Information proposée par Agence régionale de santé Occitanie - (ARS)

Les violences sexistes et sexuelles (VSS) constituent une atteinte grave aux droits fondamentaux des personnes. Elles ont des conséquences durables sur la santé physique et psychologique des victimes, ainsi que sur leur vie sociale, professionnelle et économique. Présentes dans tous les contextes — sphère privée, professionnelle ou espace public —, ces violences nécessitent une identification précoce et une prise en charge adaptée. Cette page a pour objectif de fournir des repères essentiels, des informations juridiques et des ressources utiles.

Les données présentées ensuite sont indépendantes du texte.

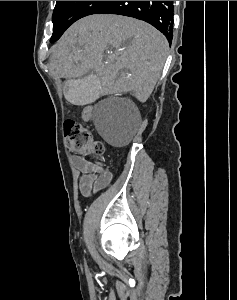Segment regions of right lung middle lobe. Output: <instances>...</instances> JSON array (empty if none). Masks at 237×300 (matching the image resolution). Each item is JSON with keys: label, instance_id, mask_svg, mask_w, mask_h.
I'll return each instance as SVG.
<instances>
[{"label": "right lung middle lobe", "instance_id": "right-lung-middle-lobe-1", "mask_svg": "<svg viewBox=\"0 0 237 300\" xmlns=\"http://www.w3.org/2000/svg\"><path fill=\"white\" fill-rule=\"evenodd\" d=\"M107 1H56L53 11V35L57 41L65 30L82 17L94 14Z\"/></svg>", "mask_w": 237, "mask_h": 300}]
</instances>
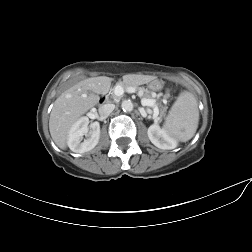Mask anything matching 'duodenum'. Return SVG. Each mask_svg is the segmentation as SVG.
Listing matches in <instances>:
<instances>
[{"instance_id": "duodenum-1", "label": "duodenum", "mask_w": 252, "mask_h": 252, "mask_svg": "<svg viewBox=\"0 0 252 252\" xmlns=\"http://www.w3.org/2000/svg\"><path fill=\"white\" fill-rule=\"evenodd\" d=\"M106 100H107V97H106L105 95H102V96L100 97L99 102H100L101 104H103V103L106 102Z\"/></svg>"}]
</instances>
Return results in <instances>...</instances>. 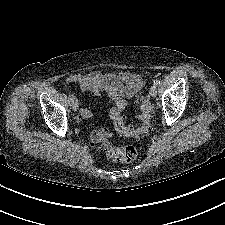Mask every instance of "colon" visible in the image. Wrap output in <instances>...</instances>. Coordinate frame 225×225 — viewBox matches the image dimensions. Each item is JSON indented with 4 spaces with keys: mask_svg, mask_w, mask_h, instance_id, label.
<instances>
[{
    "mask_svg": "<svg viewBox=\"0 0 225 225\" xmlns=\"http://www.w3.org/2000/svg\"><path fill=\"white\" fill-rule=\"evenodd\" d=\"M140 109V124L137 127L127 126L121 110L112 112V118L116 131L124 137L141 138L147 135L152 125V107L147 97L141 96L138 101ZM111 136L106 130L97 131L94 134V144H99L111 162H131L137 157V149L132 145L116 147L110 140Z\"/></svg>",
    "mask_w": 225,
    "mask_h": 225,
    "instance_id": "5ec220e1",
    "label": "colon"
}]
</instances>
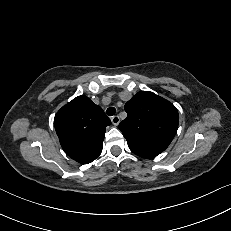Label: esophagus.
I'll list each match as a JSON object with an SVG mask.
<instances>
[{
  "label": "esophagus",
  "mask_w": 231,
  "mask_h": 231,
  "mask_svg": "<svg viewBox=\"0 0 231 231\" xmlns=\"http://www.w3.org/2000/svg\"><path fill=\"white\" fill-rule=\"evenodd\" d=\"M111 122L114 126H117L120 122L119 116L115 115V116L111 117Z\"/></svg>",
  "instance_id": "34e87169"
}]
</instances>
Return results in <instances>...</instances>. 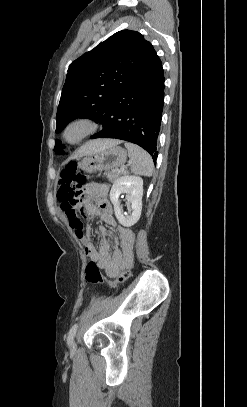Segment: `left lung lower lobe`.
<instances>
[{
  "label": "left lung lower lobe",
  "mask_w": 247,
  "mask_h": 407,
  "mask_svg": "<svg viewBox=\"0 0 247 407\" xmlns=\"http://www.w3.org/2000/svg\"><path fill=\"white\" fill-rule=\"evenodd\" d=\"M164 81L162 63L155 53L116 96L102 123L103 129L91 139L115 138L135 143L149 152L156 163Z\"/></svg>",
  "instance_id": "obj_1"
}]
</instances>
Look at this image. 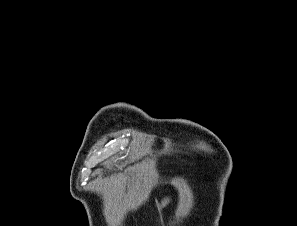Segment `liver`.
<instances>
[{
  "instance_id": "1",
  "label": "liver",
  "mask_w": 297,
  "mask_h": 226,
  "mask_svg": "<svg viewBox=\"0 0 297 226\" xmlns=\"http://www.w3.org/2000/svg\"><path fill=\"white\" fill-rule=\"evenodd\" d=\"M170 202L169 198H164L161 202V204L157 203V208L158 210H161L162 208H164L168 203Z\"/></svg>"
}]
</instances>
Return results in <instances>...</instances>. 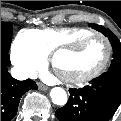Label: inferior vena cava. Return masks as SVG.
Segmentation results:
<instances>
[{
	"instance_id": "602c4592",
	"label": "inferior vena cava",
	"mask_w": 121,
	"mask_h": 121,
	"mask_svg": "<svg viewBox=\"0 0 121 121\" xmlns=\"http://www.w3.org/2000/svg\"><path fill=\"white\" fill-rule=\"evenodd\" d=\"M11 74L14 78L18 80H25L27 78H31V79L37 78V74L34 70H21L17 68H12Z\"/></svg>"
}]
</instances>
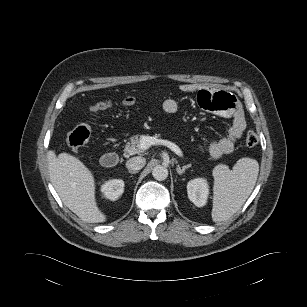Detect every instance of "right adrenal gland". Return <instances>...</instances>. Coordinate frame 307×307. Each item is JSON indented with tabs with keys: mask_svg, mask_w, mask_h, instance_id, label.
<instances>
[{
	"mask_svg": "<svg viewBox=\"0 0 307 307\" xmlns=\"http://www.w3.org/2000/svg\"><path fill=\"white\" fill-rule=\"evenodd\" d=\"M129 173H131V174H136V173H138L137 171H131V170H129Z\"/></svg>",
	"mask_w": 307,
	"mask_h": 307,
	"instance_id": "right-adrenal-gland-1",
	"label": "right adrenal gland"
}]
</instances>
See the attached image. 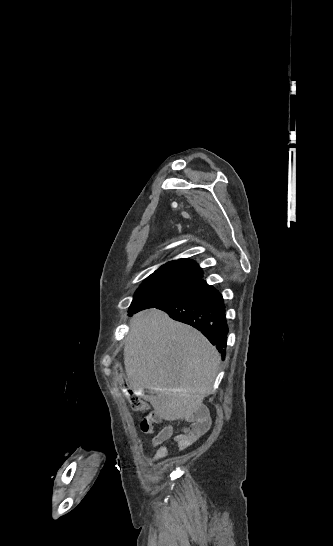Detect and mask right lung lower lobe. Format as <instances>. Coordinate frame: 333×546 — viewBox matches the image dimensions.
Segmentation results:
<instances>
[{
	"instance_id": "98d812e1",
	"label": "right lung lower lobe",
	"mask_w": 333,
	"mask_h": 546,
	"mask_svg": "<svg viewBox=\"0 0 333 546\" xmlns=\"http://www.w3.org/2000/svg\"><path fill=\"white\" fill-rule=\"evenodd\" d=\"M173 319L200 330L225 357L228 334L225 305L222 295L202 281L195 291L155 306ZM143 310V309H142ZM140 310L129 311V315Z\"/></svg>"
}]
</instances>
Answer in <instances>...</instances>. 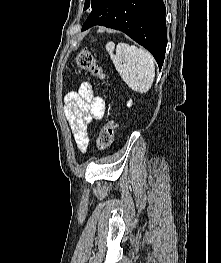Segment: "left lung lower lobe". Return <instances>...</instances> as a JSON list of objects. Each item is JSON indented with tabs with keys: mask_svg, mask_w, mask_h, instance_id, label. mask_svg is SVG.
<instances>
[{
	"mask_svg": "<svg viewBox=\"0 0 221 263\" xmlns=\"http://www.w3.org/2000/svg\"><path fill=\"white\" fill-rule=\"evenodd\" d=\"M165 13L163 0H103L82 28L102 25L124 32L146 48L161 69L167 45Z\"/></svg>",
	"mask_w": 221,
	"mask_h": 263,
	"instance_id": "obj_1",
	"label": "left lung lower lobe"
}]
</instances>
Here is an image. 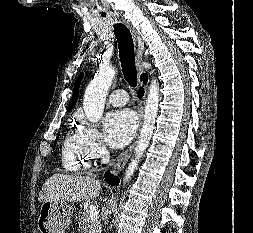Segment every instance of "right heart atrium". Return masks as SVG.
<instances>
[{
  "mask_svg": "<svg viewBox=\"0 0 253 233\" xmlns=\"http://www.w3.org/2000/svg\"><path fill=\"white\" fill-rule=\"evenodd\" d=\"M79 130L84 136L91 156L96 159L103 158L107 150L102 134L97 127L84 120H81Z\"/></svg>",
  "mask_w": 253,
  "mask_h": 233,
  "instance_id": "1",
  "label": "right heart atrium"
}]
</instances>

Violences sexistes et sexuelles : de quoi parle-t-on ?

Les violences sexistes et sexuelles regroupent l’ensemble des comportements, propos ou actes imposés à une personne en raison de son sexe, de son genre ou de son orientation sexuelle, portant atteinte à sa dignité, à son intégrité physique ou psychologique, ou à sa liberté. Elles incluent notamment les outrages sexistes, le harcèlement, les pressions ou chantages sexuels, les agressions sexuelles, le viol, les menaces, la coercition et toute forme d’exploitation sexuelle.
Les femmes et les mineur·e·s sont particulièrement exposé·e·s à ces violences, qui demeurent largement sous-déclarées.
 

Cadre légal et protection des victimes

En France, toutes les formes de violences sexistes et sexuelles sont interdites et sanctionnées par la loi (article 434-3 du code pénal), quel que soit le lieu où elles sont commises. Le consentement constitue un principe fondamental : il doit être libre, éclairé, spécifique, préalable et révocable, et ne peut en aucun cas être déduit du silence ou de l’absence de réaction. La loi prévoit des circonstances aggravantes et des dispositifs de protection renforcée pour les personnes en situation de vulnérabilité.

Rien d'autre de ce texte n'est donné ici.